Evaluation of Machine Learning Models in the Prediction of Water Quality Index for Selected Water Sources in Uyo, Akwa Ibom State, Nigeria

Traditional water‑quality monitoring relies on labor‑intensive sampling and manual index calculations, which can delay decision‑making and inflate costs, especially in developing regions. Recent advances in artificial intelligence have opened pathways to automate these assessments, allowing agencies to process large datasets quickly and allocate resources more efficiently. By leveraging machine‑learning techniques, municipalities can shift from periodic testing to near‑real‑time surveillance, improving compliance with environmental standards and protecting public health.

The Uyo study collected groundwater samples from four clans and measured pH, temperature, EC, TDS, DO, BOD, alkalinity, acidity, hardness, chlorides, sulphate, phosphate and nitrate. Six regression models were trained on this multidimensional data, with LassoLarsCV delivering a flawless fit (R² = 1.0, RMSE = 0, MAE = 0). Its success highlights the power of regularized linear models to capture complex relationships while preventing overfitting, a common challenge in environmental datasets. Even the runner‑up, Ridge Regression, posted an R² of 0.9999, underscoring that well‑tuned linear approaches can rival more complex ensembles in this domain.

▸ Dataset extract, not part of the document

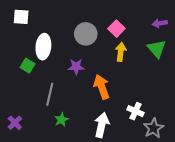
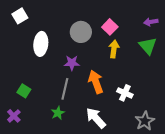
white square: (21, 17) -> (20, 16), turned -35
green square: (28, 66) -> (24, 91), moved
gray line: (50, 94) -> (65, 89), moved
white cross: (135, 111) -> (125, 93), moved
white arrow: (102, 125) -> (96, 118), turned -55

Beyond the academic proof‑of‑concept, the results signal a scalable solution for water‑resource managers worldwide. Integrating these predictive models with IoT‑enabled sensors could provide continuous GWQI updates, alerting officials to deteriorating conditions before they reach critical thresholds. Such proactive monitoring supports evidence‑based policy, optimizes treatment infrastructure investment, and ultimately safeguards communities that depend on safe groundwater supplies. As climate variability intensifies, AI‑driven water‑quality forecasting will become an essential component of resilient environmental stewardship.